▸ **Exercise requirements**
Set the records down again exactly, apart from any pictures in them.

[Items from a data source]
↓
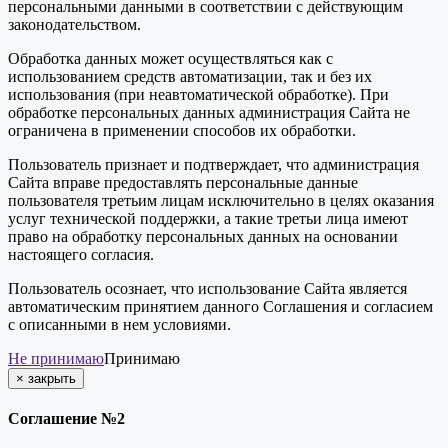
персональными данными в соответствии с действующим
законодательством.
Обработка данных может осуществляться как с
использованием средств автоматизации, так и без их
использования (при неавтоматической обработке). При
обработке персональных данных администрация Сайта не
ограничена в применении способов их обработки.
Пользователь признает и подтверждает, что администрация
Сайта вправе предоставлять персональные данные
пользователя третьим лицам исключительно в целях оказания
услуг технической поддержки, а такие третьи лица имеют
право на обработку персональных данных на основании
настоящего согласия.
Пользователь осознает, что использование Сайта является
автоматическим принятием данного Соглашения и согласием
с описанными в нем условиями.
Не принимаю
Принимаю
×
закрыть
Соглашение №2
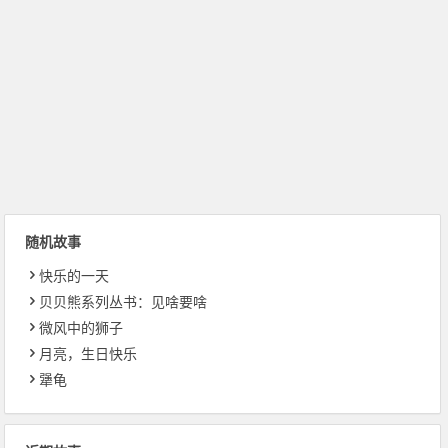
随机故事
快乐的一天
贝贝熊系列丛书：见啥要啥
微风中的狮子
月亮，生日快乐
犟龟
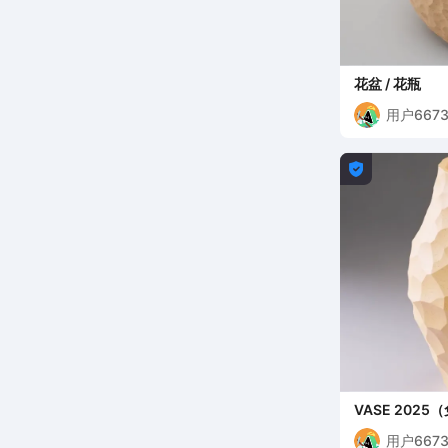
花盆 / 花瓶
用户6673

VASE 2025
用户6673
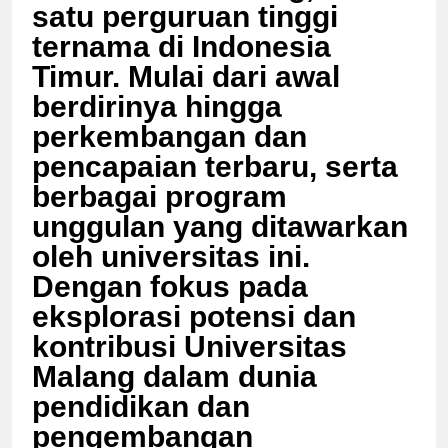
Universitas Malang, salah
satu perguruan tinggi
ternama di Indonesia
Timur. Mulai dari awal
berdirinya hingga
perkembangan dan
pencapaian terbaru, serta
berbagai program
unggulan yang ditawarkan
oleh universitas ini.
Dengan fokus pada
eksplorasi potensi dan
kontribusi Universitas
Malang dalam dunia
pendidikan dan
↑
▸ **Exercise output**
персональными данными в соответствии с действующим
законодательством.
Обработка данных может осуществляться как с
использованием средств автоматизации, так и без их
использования (при неавтоматической обработке). При
обработке персональных данных администрация Сайта не
ограничена в применении способов их обработки.
Пользователь признает и подтверждает, что администрация
Сайта вправе предоставлять персональные данные
пользователя третьим лицам исключительно в целях оказания
услуг технической поддержки, а такие третьи лица имеют
право на обработку персональных данных на основании
настоящего согласия.
Пользователь осознает, что использование Сайта является
автоматическим принятием данного Соглашения и согласием
с описанными в нем условиями.
Не принимаю
Принимаю
×
закрыть
Соглашение №2
随机故事
快乐的一天
贝贝熊系列丛书：见啥要啥
微风中的狮子
月亮，生日快乐
犟龟
花盆 / 花瓶
用户6673

VASE 2025
用户6673
Universitas Malang, salah
satu perguruan tinggi
ternama di Indonesia
Timur. Mulai dari awal
berdirinya hingga
perkembangan dan
pencapaian terbaru, serta
berbagai program
unggulan yang ditawarkan
oleh universitas ini.
Dengan fokus pada
eksplorasi potensi dan
kontribusi Universitas
Malang dalam dunia
pendidikan dan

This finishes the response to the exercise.